The following post was written by Laura vanHofwegen, a Classical Conversations Support Representative, about her and her son’s experience with Faces of History.
Faces of History: What is It?
Faces of History, a research paper and presentation, is a pinnacle assignment culminating each year of our Essentials program. Choosing a historical character to research, the student writes a five-paragraph research paper after selecting sources, exploring topics, and practicing their writing skills developed over the course of the academic year. Students plan costuming and prepare oral presentations based on these papers, often speaking from first-person perspectives. Finally, families gather together in community and celebrate these presentations together as the capstone event of the Essentials year.
Peace Over Panic
“…But don’t you step on my blue suede shoes,” blared out of a portable speaker on a makeshift stage while a jumpsuit-clad figure, tapping his foot and glancing over the top of his over-sized reflective sunglasses, brushed a coiffed hank of black synthetic hair from his forehead.
Insecure about such presentations and initially dreading the day, my second son came alive that afternoon, not as himself, but as Elvis Presley. To the audience, Elvis himself recited three minutes of first-person testimony. To me, my precious 10-year-old boy brought his best. And the previous four weeks of diligent — sometimes painful — effort flashed through my mind.
In March, there was fear and panic. How could my timid boy succeed? By April, there was rest. How did we come to a place of peace? Looking back, I am now reminded of a beautiful quote from Louisa May Alcott’s Little Women, “I am not afraid of storms, for I am learning how to sail my ship.” Learning to proceed in peace (not panic) took deliberate thought. Clear instruction, an opportunity for practice, and measurable expectations early on helped us to ease my son’s fears. The Faces of History project is not to be missed, for storms like these are weathered by practicing the process — learning to sail our ships.
Process Over Product
In TeachingWriting: Structure and Style, Andrew Pudewa, founder of the Institute for Excellence in Writing (IEW), comments, “Teaching a skill is more about process, less about product.”
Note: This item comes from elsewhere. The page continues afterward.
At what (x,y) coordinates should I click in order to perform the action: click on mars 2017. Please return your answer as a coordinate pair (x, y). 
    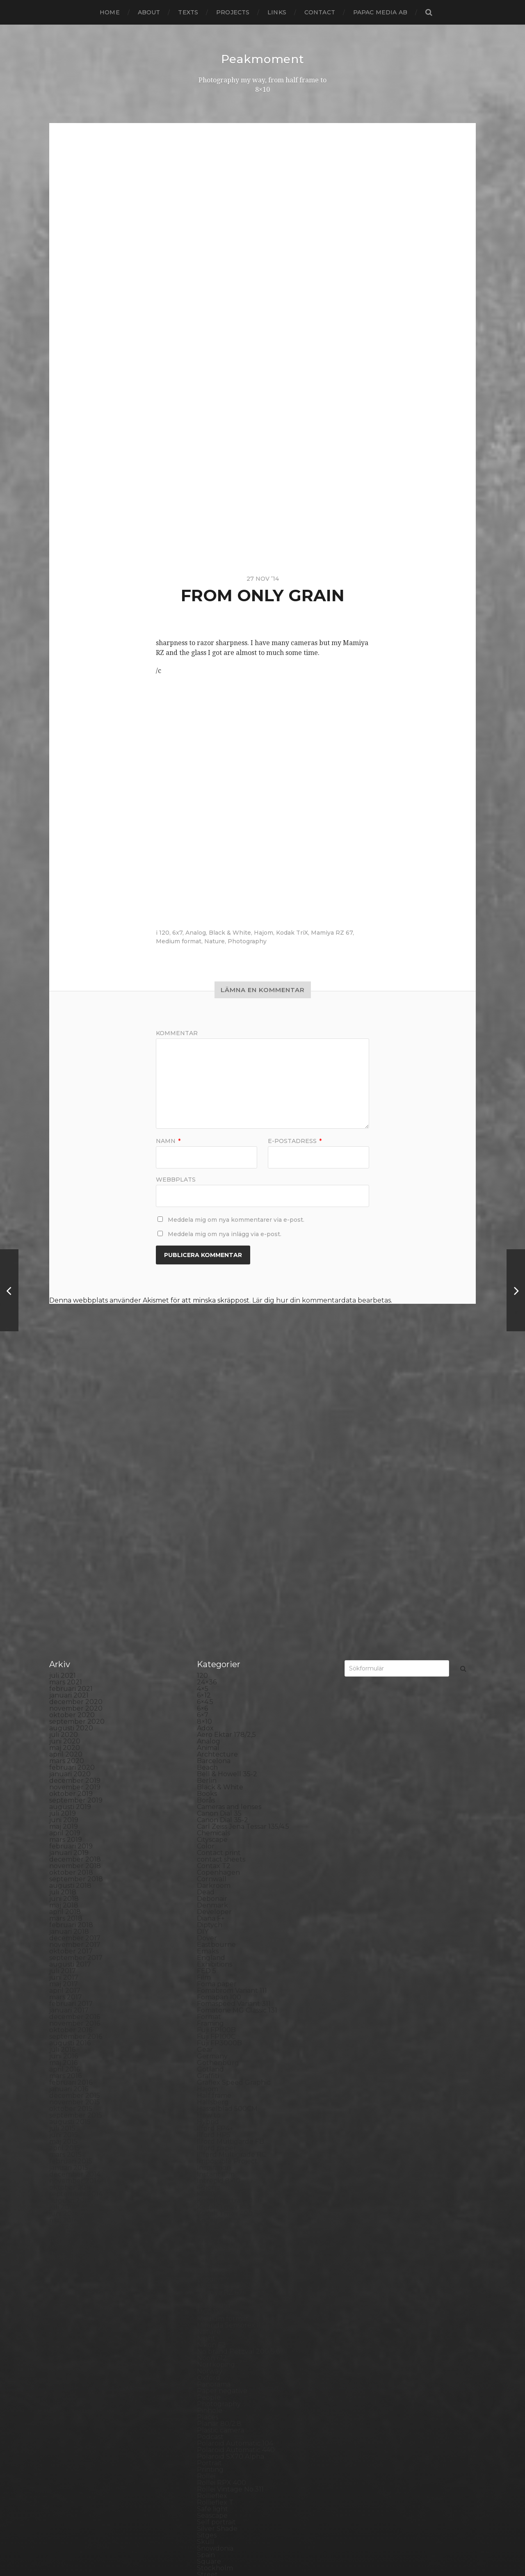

But wait — isn’t the Faces of History project all about the final product? The final presentation? Recently, I asked my same son, now four years older, to remember that first Faces of History project. Interestingly, instead of recalling the presentation itself, he mentioned, “Boy, it was a challenge to find good research sources, but I sure did love fusing those outlines!” He continued reflecting on some of the key skills he had practiced during the multi-week assignment, including not only choosing sources and penning outlines, but also composing, editing, and adapting the research paper into a first-person oral presentation… completely memorized!
I internally cheered. Yes! These steps and skills are developed over the course of the entire academic year — indeed, over the course of the three years a student typically spends in the Essentials program. Diligent, intentional commitment to the steps, cycle after cycle, leads to mastery and confidence.
My son, now in the Challenge program, continues to use these skills on a weekly basis. We might hardly remember the final Elvis presentation today, but there is tremendous and lasting value in faithfulness to the process as there is tremendous and lasting value in learning to sail our ships.
Play Over Perfection
Children like to do what they know how to do. Decide with your student: Where are we aiming our ladder? Are we aiming for the “perfect” presentation or are we committing to the enjoyment of a process? To gaining skills adeptly? To practicing perseverance along with pleasure?
Children effectively learn through play without the expectation of perfection. Modeling this big-project progression one small rung at a time makes a large assignment manageable, and we as parents can rest and enjoy the process when the focus is on experiencing the project parts for what they are and, more importantly, the souls of our children for what they are.
According to Dictionary.com, the origin of the verb “to play” comes from an Old English word meaning, in part, “to leap for joy, rejoice.” One joy of this project is that it doesn’t have to be so serious. We ditched the expectation of perfection and instead applied some creativity while continuing to work within the established framework. My boy’s Elvis presentation was far from perfect but viewing this project as play leading up to it was priceless. We slowed down, rejoiced in the small victories along the way, and loved our son. We celebrated then, and we celebrated the next year while repeating the process again (Poseidon!) and again (Shakespeare!) during his final Essentials tour.
Faces of History: A Project Worth the Investment
Parents, your investment in the skills gained by stepping deliberately through this multi-week, multi-step assignment is not in vain. At the culmination of Faces of History, ask yourself: Is my student the same person he was when we began? Am I? Look ahead with expectancy and relish the gift we grasp by walking alongside our children through character-developing assignments like Faces of History. Rest in peace, utilize the process, and incorporate play.
My timid boy was not afraid in the end; he was and is learning to sail his ship. I knew it was so when he clomped off the stage in his blue suede (spray-painted) shoes and his curled lip uttered assuredly, “Thank you, thank you very much!”